* [Task goal]
Copy the records below exactly as they appear.

* [Records shown]
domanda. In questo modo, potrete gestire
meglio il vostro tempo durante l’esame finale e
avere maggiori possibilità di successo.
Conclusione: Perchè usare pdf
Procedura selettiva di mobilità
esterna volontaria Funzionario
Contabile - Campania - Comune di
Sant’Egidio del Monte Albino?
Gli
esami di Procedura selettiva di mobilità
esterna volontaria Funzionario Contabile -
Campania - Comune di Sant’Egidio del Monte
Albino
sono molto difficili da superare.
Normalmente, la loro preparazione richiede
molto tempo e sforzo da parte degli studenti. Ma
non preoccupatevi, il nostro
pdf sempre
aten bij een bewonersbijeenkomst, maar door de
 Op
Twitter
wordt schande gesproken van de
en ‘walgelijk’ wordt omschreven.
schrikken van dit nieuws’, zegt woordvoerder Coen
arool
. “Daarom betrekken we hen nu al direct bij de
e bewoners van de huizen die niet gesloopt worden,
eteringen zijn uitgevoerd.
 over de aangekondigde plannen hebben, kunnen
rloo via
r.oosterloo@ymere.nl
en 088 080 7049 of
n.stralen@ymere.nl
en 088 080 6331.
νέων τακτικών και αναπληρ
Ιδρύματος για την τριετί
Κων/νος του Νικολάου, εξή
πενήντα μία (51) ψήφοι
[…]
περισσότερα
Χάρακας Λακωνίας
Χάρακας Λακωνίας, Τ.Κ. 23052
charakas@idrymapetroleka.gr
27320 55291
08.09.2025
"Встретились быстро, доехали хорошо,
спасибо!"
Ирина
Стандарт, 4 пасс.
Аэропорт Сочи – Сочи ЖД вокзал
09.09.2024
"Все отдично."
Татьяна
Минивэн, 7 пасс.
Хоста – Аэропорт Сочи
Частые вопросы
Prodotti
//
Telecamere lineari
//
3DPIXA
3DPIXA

* [Answer box]
domanda. In questo modo, potrete gestire
meglio il vostro tempo durante l’esame finale e
avere maggiori possibilità di successo.
Conclusione: Perchè usare pdf
Procedura selettiva di mobilità
esterna volontaria Funzionario
Contabile - Campania - Comune di
Sant’Egidio del Monte Albino?
Gli
esami di Procedura selettiva di mobilità
esterna volontaria Funzionario Contabile -
Campania - Comune di Sant’Egidio del Monte
Albino
sono molto difficili da superare.
Normalmente, la loro preparazione richiede
molto tempo e sforzo da parte degli studenti. Ma
non preoccupatevi, il nostro
pdf sempre
aten bij een bewonersbijeenkomst, maar door de
 Op
Twitter
wordt schande gesproken van de
en ‘walgelijk’ wordt omschreven.
schrikken van dit nieuws’, zegt woordvoerder Coen
arool
. “Daarom betrekken we hen nu al direct bij de
e bewoners van de huizen die niet gesloopt worden,
eteringen zijn uitgevoerd.
 over de aangekondigde plannen hebben, kunnen
rloo via
r.oosterloo@ymere.nl
en 088 080 7049 of
n.stralen@ymere.nl
en 088 080 6331.
νέων τακτικών και αναπληρ
Ιδρύματος για την τριετί
Κων/νος του Νικολάου, εξή
πενήντα μία (51) ψήφοι
[…]
περισσότερα
Χάρακας Λακωνίας
Χάρακας Λακωνίας, Τ.Κ. 23052
charakas@idrymapetroleka.gr
27320 55291
08.09.2025
"Встретились быстро, доехали хорошо,
спасибо!"
Ирина
Стандарт, 4 пасс.
Аэропорт Сочи – Сочи ЖД вокзал
09.09.2024
"Все отдично."
Татьяна
Минивэн, 7 пасс.
Хоста – Аэропорт Сочи
Частые вопросы
Prodotti
//
Telecamere lineari
//
3DPIXA
3DPIXA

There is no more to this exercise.